• **Task prompt**
Give the entries back exactly, dropping each image.
*** Records for this task Section Begins ***
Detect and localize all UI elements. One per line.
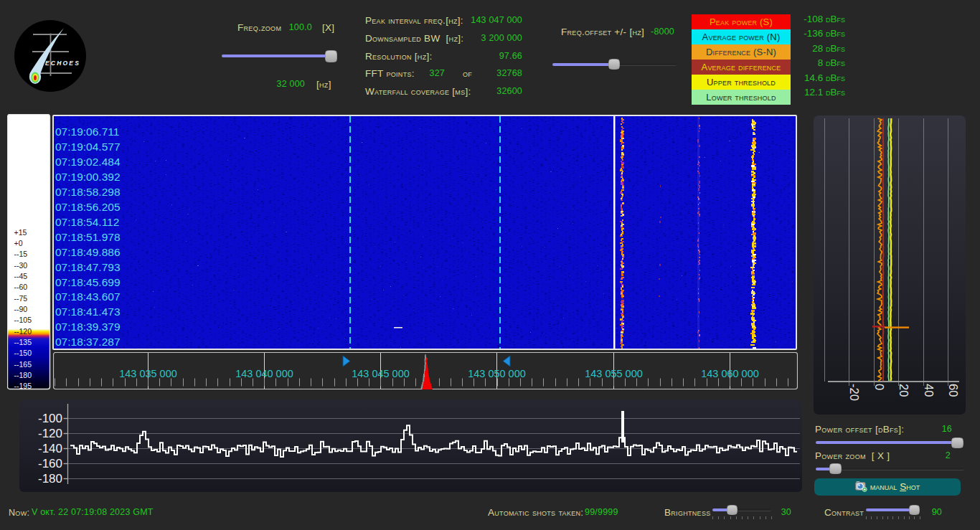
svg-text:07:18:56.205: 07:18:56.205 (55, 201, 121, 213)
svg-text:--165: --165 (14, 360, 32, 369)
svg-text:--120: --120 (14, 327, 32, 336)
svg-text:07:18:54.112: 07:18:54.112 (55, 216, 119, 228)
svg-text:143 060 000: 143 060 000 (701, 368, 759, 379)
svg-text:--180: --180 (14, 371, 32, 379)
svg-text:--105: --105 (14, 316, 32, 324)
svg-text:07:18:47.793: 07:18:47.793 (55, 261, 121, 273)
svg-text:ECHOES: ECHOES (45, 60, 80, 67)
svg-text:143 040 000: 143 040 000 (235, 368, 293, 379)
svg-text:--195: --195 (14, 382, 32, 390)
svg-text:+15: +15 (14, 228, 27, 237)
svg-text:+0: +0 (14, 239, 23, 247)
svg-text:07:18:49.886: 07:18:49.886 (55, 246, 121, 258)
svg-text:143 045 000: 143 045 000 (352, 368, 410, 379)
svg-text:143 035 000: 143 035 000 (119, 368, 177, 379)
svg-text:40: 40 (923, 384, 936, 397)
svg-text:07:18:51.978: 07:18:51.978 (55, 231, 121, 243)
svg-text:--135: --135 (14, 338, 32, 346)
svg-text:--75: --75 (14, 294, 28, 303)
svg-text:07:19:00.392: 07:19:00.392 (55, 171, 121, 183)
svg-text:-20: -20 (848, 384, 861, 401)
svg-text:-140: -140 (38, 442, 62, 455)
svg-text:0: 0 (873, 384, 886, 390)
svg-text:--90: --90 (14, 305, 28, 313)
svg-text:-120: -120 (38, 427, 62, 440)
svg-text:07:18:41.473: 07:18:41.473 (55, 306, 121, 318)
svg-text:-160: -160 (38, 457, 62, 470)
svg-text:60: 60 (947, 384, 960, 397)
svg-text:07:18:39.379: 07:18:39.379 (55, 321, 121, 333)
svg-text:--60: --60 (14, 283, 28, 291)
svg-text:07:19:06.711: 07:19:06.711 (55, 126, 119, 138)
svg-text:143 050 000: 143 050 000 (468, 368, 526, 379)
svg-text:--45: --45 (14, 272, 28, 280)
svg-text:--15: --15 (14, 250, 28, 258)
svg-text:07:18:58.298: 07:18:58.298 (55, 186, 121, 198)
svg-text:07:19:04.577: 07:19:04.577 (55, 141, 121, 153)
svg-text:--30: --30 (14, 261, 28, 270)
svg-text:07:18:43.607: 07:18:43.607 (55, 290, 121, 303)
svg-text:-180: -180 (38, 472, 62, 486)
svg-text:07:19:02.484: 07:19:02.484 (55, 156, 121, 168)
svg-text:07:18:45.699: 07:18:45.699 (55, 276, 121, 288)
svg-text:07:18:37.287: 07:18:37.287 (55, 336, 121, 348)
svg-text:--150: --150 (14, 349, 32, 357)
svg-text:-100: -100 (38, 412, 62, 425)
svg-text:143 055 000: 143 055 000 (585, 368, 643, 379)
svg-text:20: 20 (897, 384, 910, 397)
*** Records for this task Section Ends ***
• **Answer box**
Detect and localize all UI elements. One per line.
svg-text:07:18:56.205: 07:18:56.205 (55, 201, 121, 213)
svg-text:--165: --165 (14, 360, 32, 369)
svg-text:--120: --120 (14, 327, 32, 336)
svg-text:07:18:54.112: 07:18:54.112 (55, 216, 119, 228)
svg-text:143 060 000: 143 060 000 (701, 368, 759, 379)
svg-text:--180: --180 (14, 371, 32, 379)
svg-text:--105: --105 (14, 316, 32, 324)
svg-text:07:18:47.793: 07:18:47.793 (55, 261, 121, 273)
svg-text:ECHOES: ECHOES (45, 60, 80, 67)
svg-text:143 040 000: 143 040 000 (235, 368, 293, 379)
svg-text:--195: --195 (14, 382, 32, 390)
svg-text:+15: +15 (14, 228, 27, 237)
svg-text:+0: +0 (14, 239, 23, 247)
svg-text:07:18:49.886: 07:18:49.886 (55, 246, 121, 258)
svg-text:143 045 000: 143 045 000 (352, 368, 410, 379)
svg-text:143 035 000: 143 035 000 (119, 368, 177, 379)
svg-text:40: 40 (923, 384, 936, 397)
svg-text:07:18:51.978: 07:18:51.978 (55, 231, 121, 243)
svg-text:--135: --135 (14, 338, 32, 346)
svg-text:--75: --75 (14, 294, 28, 303)
svg-text:07:19:00.392: 07:19:00.392 (55, 171, 121, 183)
svg-text:-20: -20 (848, 384, 861, 401)
svg-text:-140: -140 (38, 442, 62, 455)
svg-text:0: 0 (873, 384, 886, 390)
svg-text:--90: --90 (14, 305, 28, 313)
svg-text:-120: -120 (38, 427, 62, 440)
svg-text:07:18:41.473: 07:18:41.473 (55, 306, 121, 318)
svg-text:-160: -160 (38, 457, 62, 470)
svg-text:60: 60 (947, 384, 960, 397)
svg-text:07:18:39.379: 07:18:39.379 (55, 321, 121, 333)
svg-text:--60: --60 (14, 283, 28, 291)
svg-text:07:19:06.711: 07:19:06.711 (55, 126, 119, 138)
svg-text:143 050 000: 143 050 000 (468, 368, 526, 379)
svg-text:--45: --45 (14, 272, 28, 280)
svg-text:--15: --15 (14, 250, 28, 258)
svg-text:07:18:58.298: 07:18:58.298 (55, 186, 121, 198)
svg-text:07:19:04.577: 07:19:04.577 (55, 141, 121, 153)
svg-text:--30: --30 (14, 261, 28, 270)
svg-text:07:18:43.607: 07:18:43.607 (55, 290, 121, 303)
svg-text:-180: -180 (38, 472, 62, 486)
svg-text:07:19:02.484: 07:19:02.484 (55, 156, 121, 168)
svg-text:07:18:45.699: 07:18:45.699 (55, 276, 121, 288)
svg-text:07:18:37.287: 07:18:37.287 (55, 336, 121, 348)
svg-text:--150: --150 (14, 349, 32, 357)
svg-text:-100: -100 (38, 412, 62, 425)
svg-text:143 055 000: 143 055 000 (585, 368, 643, 379)
svg-text:20: 20 (897, 384, 910, 397)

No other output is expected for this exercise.